## REQUIREMENT
Only the pictures stay out; please return all the entries below exactly as written.

(Stored data entries)
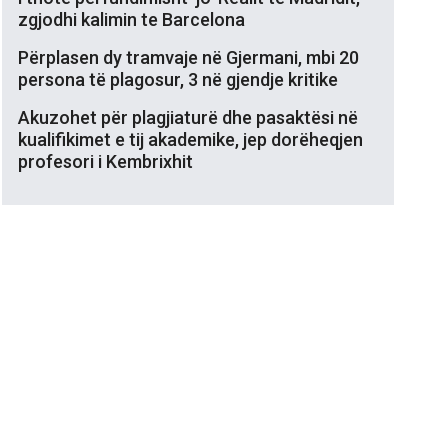
zgjodhi kalimin te Barcelona
Përplasen dy tramvaje në Gjermani, mbi 20
persona të plagosur, 3 në gjendje kritike
Akuzohet për plagjiaturë dhe pasaktësi në
kualifikimet e tij akademike, jep dorëheqjen
profesori i Kembrixhit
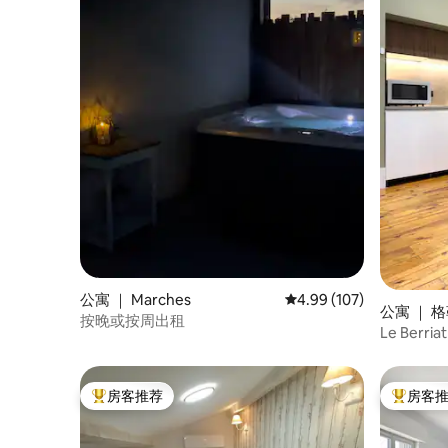
公寓 ｜ Marches
平均评分 4.99 分（满分 
4.99 (107)
公寓 ｜ 
按晚或按周出租
Le Berria
房客推荐
房客
热门「房客推荐」
热门「房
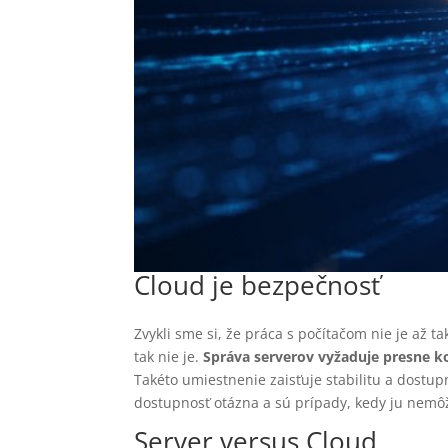
Cloud je bezpečnosť
Zvykli sme si, že práca s počítačom nie je až t
tak nie je.
Správa serverov vyžaduje presne 
Takéto umiestnenie zaisťuje stabilitu a dostup
dostupnosť otázna a sú prípady, kedy ju nemô
Server versus Cloud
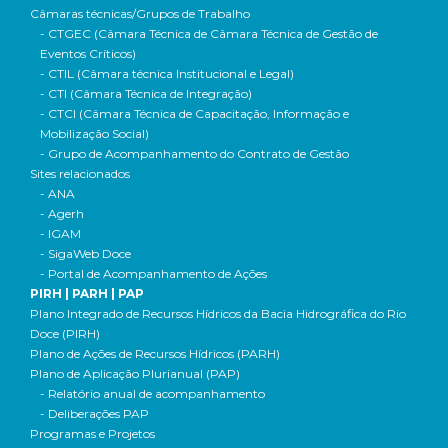
Câmaras técnicas/Grupos de Trabalho
- CTGEC (Câmara Técnica de Câmara Técnica de Gestão de
Eventos Críticos)
- CTIL (Câmara técnica Institucional e Legal)
- CTI (Câmara Técnica de Integração)
- CTCI (Câmara Técnica de Capacitação, Informação e
Mobilização Social)
- Grupo de Acompanhamento do Contrato de Gestão
Sites relacionados
- ANA
- Agerh
- IGAM
- SigaWeb Doce
- Portal de Acompanhamento de Ações
PIRH | PARH | PAP
Plano Integrado de Recursos Hídricos da Bacia Hidrográfica do Rio
Doce (PIRH)
Plano de Ações de Recursos Hídricos (PARH)
Plano de Aplicação Plurianual (PAP)
- Relatório anual de acompanhamento
- Deliberações PAP
Programas e Projetos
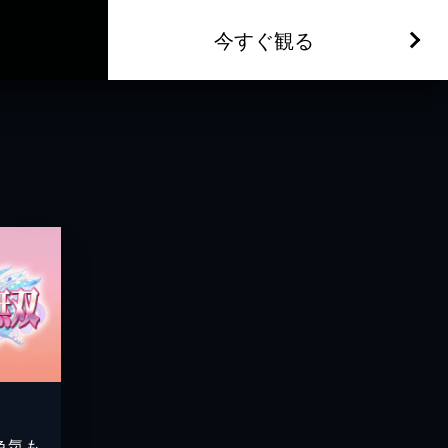
今すぐ観る
色気も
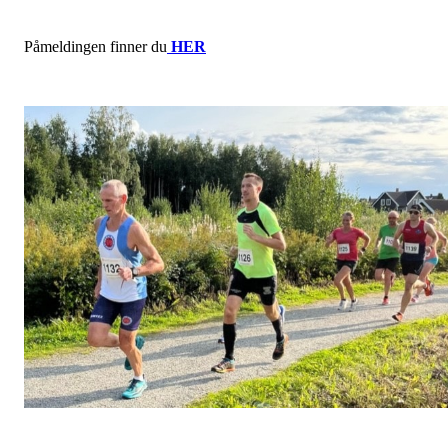
Påmeldingen finner du
HER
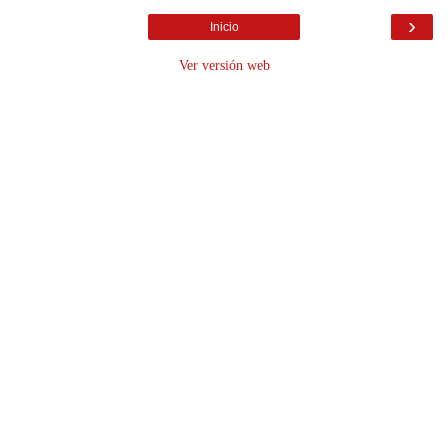
›
Inicio
Ver versión web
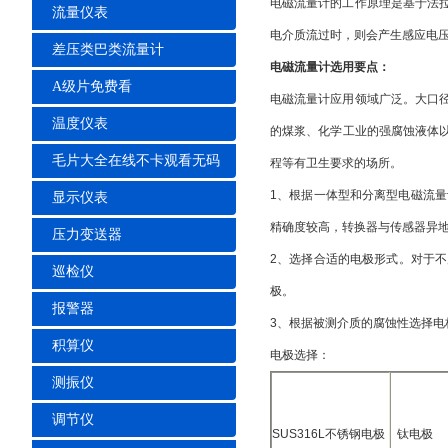
电磁流量计的工作原理是基于法拉第电
流量仪表
电介质流过时，则会产生感应电
差压类巴类流量计
电磁流量计选用要点：
A级片免费看
电磁流量计应用领域广泛。大口径
温度仪表
的煤浆、化学工业的强腐蚀液体以
毛片大全在线不卡观看无码
程等有卫生要求的场所。
1、根据一体型和分离型电磁流
显示仪表
精确度较高，转换器与传感器异地安装
压力变送器
2、选择合适的电极形式。对于
巡检仪
极。
报警器
3、根据被测介质的腐蚀性选择电极材料
积算仪
电极选择：
测振仪
调节仪
SUS316L不锈钢电极
钛电极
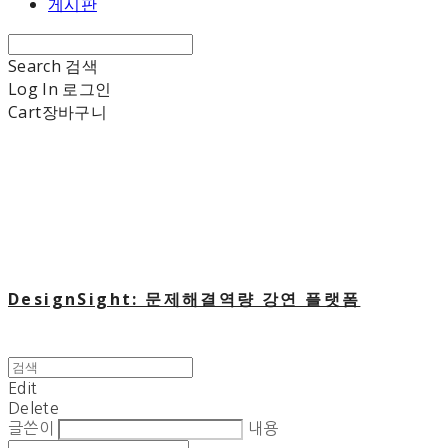
게시판
Search
검색
Log In
로그인
Cart
장바구니
DesignSight: 문제해결역량 강연 플랫폼
Edit
Delete
글쓴이
내용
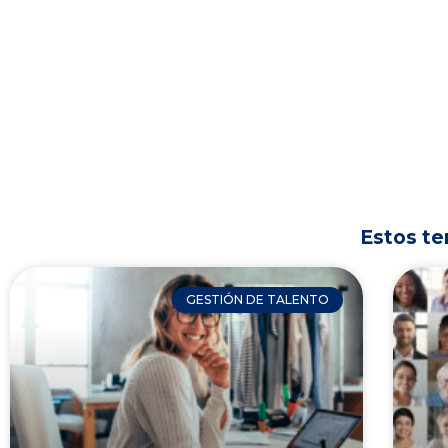
Estos te
GESTIÓN DE TALENTO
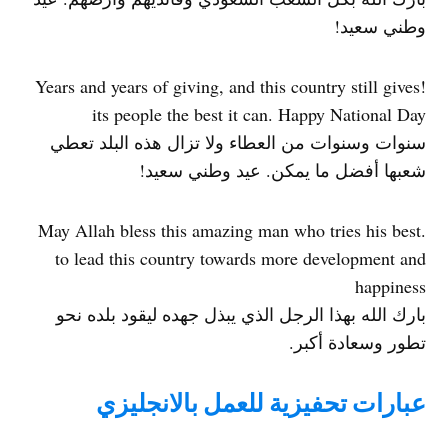
وطني سعيد!
!Years and years of giving, and this country still gives
its people the best it can. Happy National Day
سنوات وسنوات من العطاء ولا تزال هذه البلد تعطي
شعبها أفضل ما يمكن. عيد وطني سعيد!
.May Allah bless this amazing man who tries his best
to lead this country towards more development and
happiness
بارك الله بهذا الرجل الذي يبذل جهده ليقود بلده نحو
تطور وسعادة أكبر.
عبارات تحفيزية للعمل بالانجليزي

## RESPONSE
zgjodhi kalimin te Barcelona
Përplasen dy tramvaje në Gjermani, mbi 20
persona të plagosur, 3 në gjendje kritike
Akuzohet për plagjiaturë dhe pasaktësi në
kualifikimet e tij akademike, jep dorëheqjen
profesori i Kembrixhit
公寓 ｜ Marches
平均评分 4.99 分（满分 
4.99 (107)
公寓 ｜ 
按晚或按周出租
Le Berria
房客推荐
房客
热门「房客推荐」
热门「房
Cloud je bezpečnosť
Zvykli sme si, že práca s počítačom nie je až t
tak nie je.
Správa serverov vyžaduje presne 
Takéto umiestnenie zaisťuje stabilitu a dostup
dostupnosť otázna a sú prípady, kedy ju nemô
Server versus Cloud
Câmaras técnicas/Grupos de Trabalho
- CTGEC (Câmara Técnica de Câmara Técnica de Gestão de
Eventos Críticos)
- CTIL (Câmara técnica Institucional e Legal)
- CTI (Câmara Técnica de Integração)
- CTCI (Câmara Técnica de Capacitação, Informação e
Mobilização Social)
- Grupo de Acompanhamento do Contrato de Gestão
Sites relacionados
- ANA
- Agerh
- IGAM
- SigaWeb Doce
- Portal de Acompanhamento de Ações
PIRH | PARH | PAP
Plano Integrado de Recursos Hídricos da Bacia Hidrográfica do Rio
Doce (PIRH)
Plano de Ações de Recursos Hídricos (PARH)
Plano de Aplicação Plurianual (PAP)
- Relatório anual de acompanhamento
- Deliberações PAP
Programas e Projetos
今すぐ観る
色気も
Påmeldingen finner du
HER
›
Inicio
Ver versión web
电磁流量计的工作原理是基于法拉第电
流量仪表
电介质流过时，则会产生感应电
差压类巴类流量计
电磁流量计选用要点：
A级片免费看
电磁流量计应用领域广泛。大口径
温度仪表
的煤浆、化学工业的强腐蚀液体以
毛片大全在线不卡观看无码
程等有卫生要求的场所。
1、根据一体型和分离型电磁流
显示仪表
精确度较高，转换器与传感器异地安装
压力变送器
2、选择合适的电极形式。对于
巡检仪
极。
报警器
3、根据被测介质的腐蚀性选择电极材料
积算仪
电极选择：
测振仪
调节仪
SUS316L不锈钢电极
钛电极
게시판
Search
검색
Log In
로그인
Cart
장바구니
DesignSight: 문제해결역량 강연 플랫폼
Edit
Delete
글쓴이
내용
Estos te
GESTIÓN DE TALENTO
وطني سعيد!
!Years and years of giving, and this country still gives
its people the best it can. Happy National Day
سنوات وسنوات من العطاء ولا تزال هذه البلد تعطي
شعبها أفضل ما يمكن. عيد وطني سعيد!
.May Allah bless this amazing man who tries his best
to lead this country towards more development and
happiness
بارك الله بهذا الرجل الذي يبذل جهده ليقود بلده نحو
تطور وسعادة أكبر.
عبارات تحفيزية للعمل بالانجليزي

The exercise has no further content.